The fair values of these non-financial assets were determined based on the following approaches: i) Measuring the fair value of land. Under this approach, the higher estimated costs used in the valuation will result in a higher fair value of the properties. Also, on 31 August and 31 May 2021, there were no transfers to or from different levels of the fair value hierarchy.
There were no transfers into or out of the Level 3 fair value hierarchy during the periods ended August 31 and May 31, 2021.
SEGMENT INFORMATION 1 Business Segments
There has been no change in the valuation techniques used by the Group for its non-financial assets during the period. Below is a reconciliation of the Group's segment information with the key financial information presented in its CCFS (in thousands).
PROPERTY AND EQUIPMENT
LEASES
The current portion of the lease liabilities is presented in the consolidated balance sheet as part of Trade and other payables for an amount of P10.0 million as of August 31 and May 31, 2021. The non-current portion for an amount of P24.5 million is presented separately in the consolidated balance sheet as at 31 August and 31 May 2021.
INVESTMENT PROPERTIES
Based on the latest valuation report by an independent appraiser, the total fair value of investment property amounted to P293.5 million as of August 31 and May 31, 2021. Fair value measurement information and disclosures related to investment property are presented in Note 6.4.
INTEREST-BEARING LOANS
EQUITY
Below is the ownership structure of the university's outstanding shares as of August 31 and May 31, 2021. All of the university's shares are listed on the PSE, there has been no subsequent listing since first listing in 1986 at a bid price of P100. This account contains the common stock of the university acquired by FRC on various dates during and held on August 31 and May 31, 2021.
A portion of the University's retained earnings is limited by the declaration of dividend to the cost of treasury shares, excluding the amount purchased and held by FRC as this is considered a cross-ownership at the end of the reporting period. Budget allocations are estimated and updated annually, changes in retained earnings are shown below. Management considers that the University has de facto control over FRC even though it owns less than 50% of the voting stock of FRC because it is exposed to or entitled to variable returns through its power over the FRC.
The total cost of issued and outstanding preferred shares amounts to P1.2 billion as of August 31 and May 31, 2021. The total cost of issued and outstanding preferred shares amounts to P750.0 million as of August 31 and May 31, 2021. After incorporation of Edustria, the Parent Company subscribed to 255.0 million shares, representing 51% of the total issued and outstanding shares of Edustria.
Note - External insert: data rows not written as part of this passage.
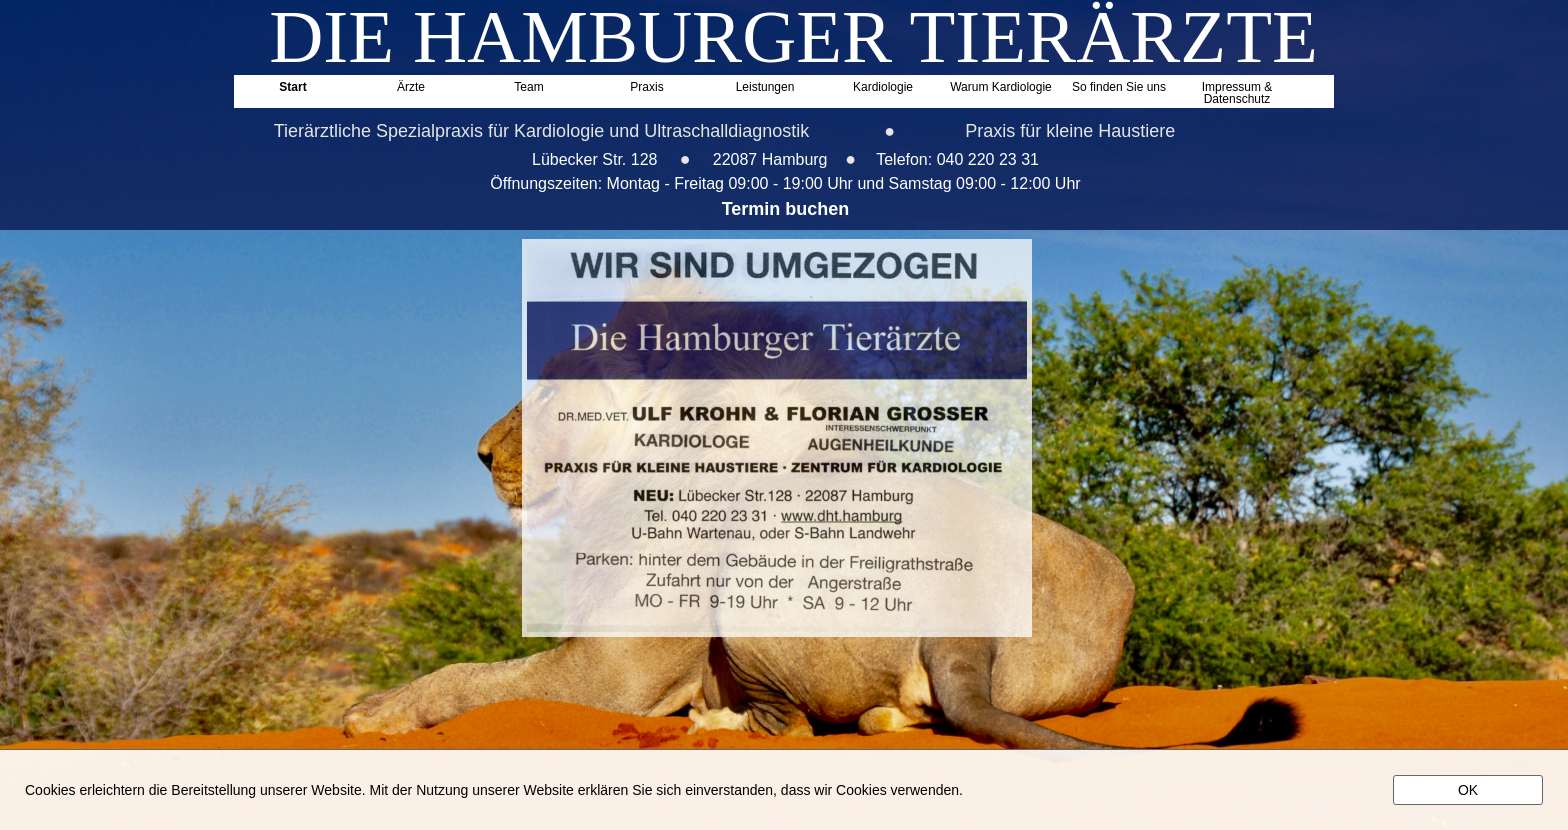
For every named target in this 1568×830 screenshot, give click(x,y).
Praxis (646, 87)
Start (292, 87)
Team (528, 87)
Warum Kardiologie (1001, 87)
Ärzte (411, 87)
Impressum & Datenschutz (1237, 91)
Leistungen (765, 87)
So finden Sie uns (1119, 87)
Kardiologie (883, 87)
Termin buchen (786, 209)
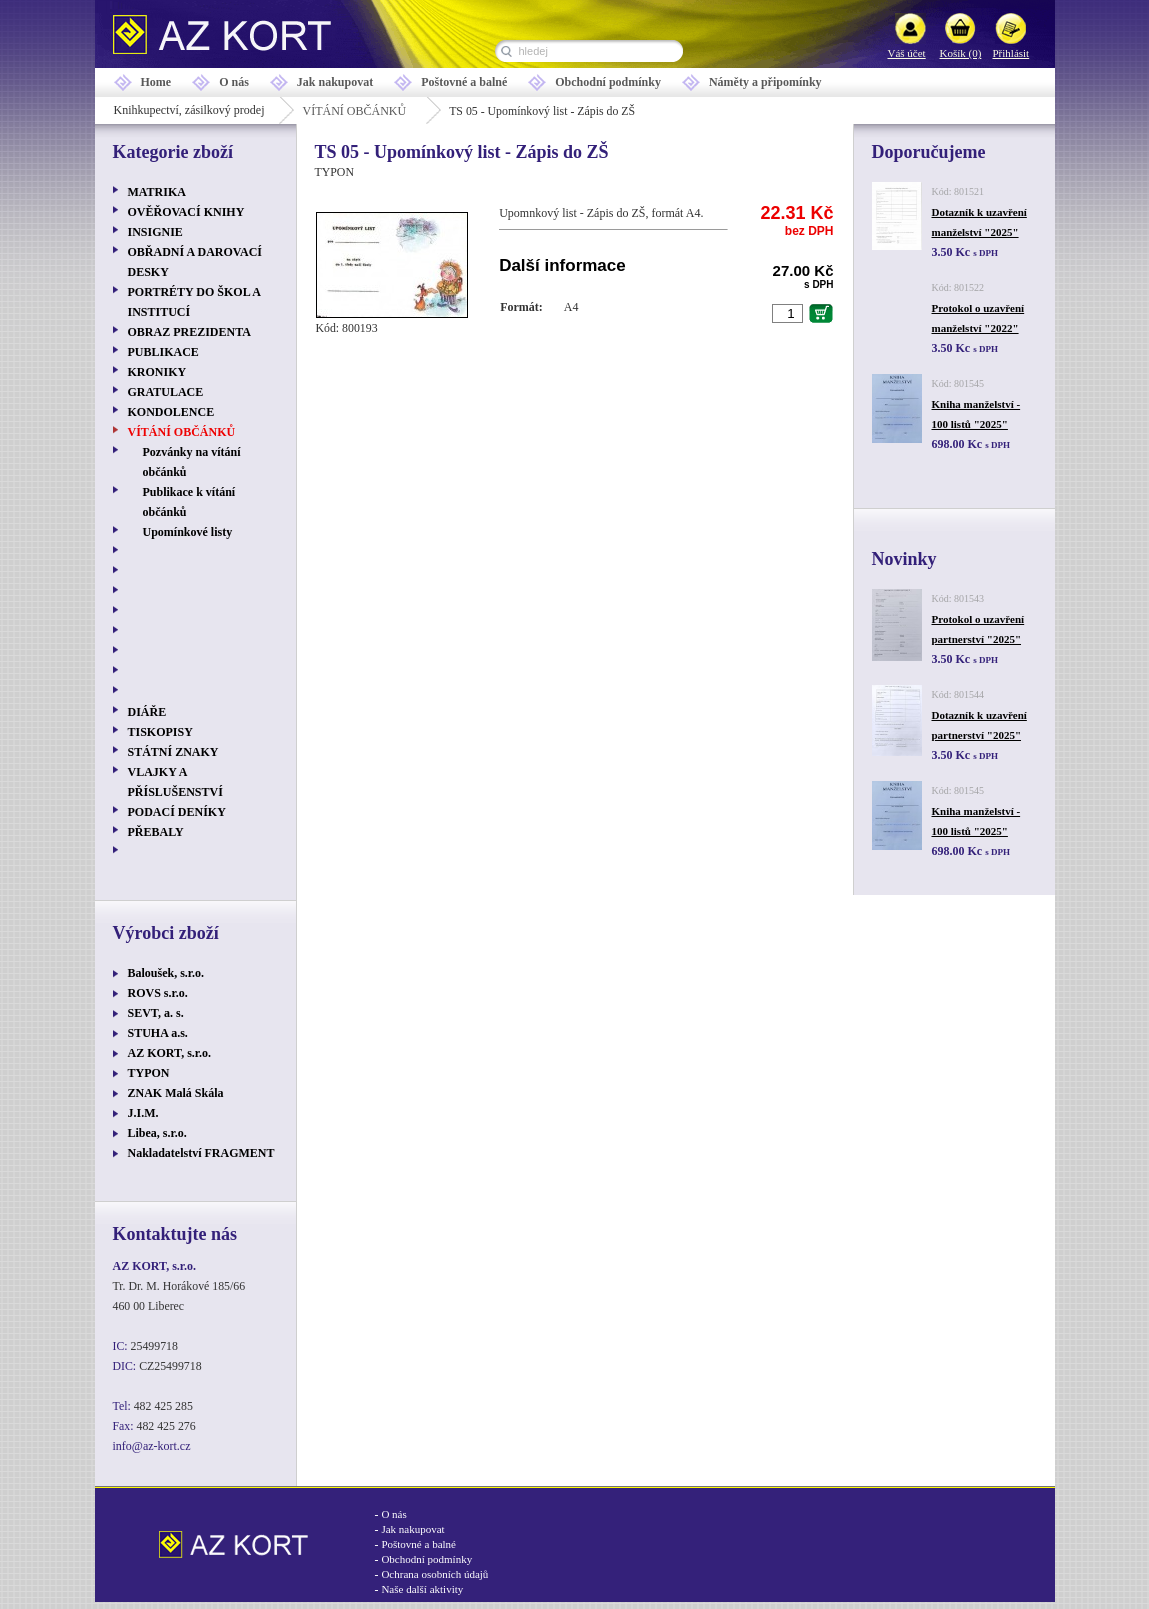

The NCI of Edustria amounting to P171.5 million is presented as part of the Non-Controlling Interest Account in the condensed consolidated statements of financial position.
LOSS PER SHARE
COMMITMENTS AND CONTINGENCIES
CAPITAL MANAGEMENT OBJECTIVES, POLICIES AND PROCEDURES The Group aims to provide returns on equity to shareholders while managing operational
SEASONAL FLUCTUATIONS
The second semester enrollment is approximately at least 90% of the first semester's enrollment, while the half term is the lowest at an approximate at least 30%. The maximum load, in terms of subject units, of a student during the half-year term is only nine units compared to the 21 to 24 units during the first and second semesters. The tuition fee increase, if any, usually takes effect during the first semester of a particular SY.
Old rates are therefore followed during the summer term while new rates are applied during the first and second semesters. Since the first quarter is from June to August, the revenue and the resulting net income for the first quarter are at the lowest among the four quarters of the fiscal year.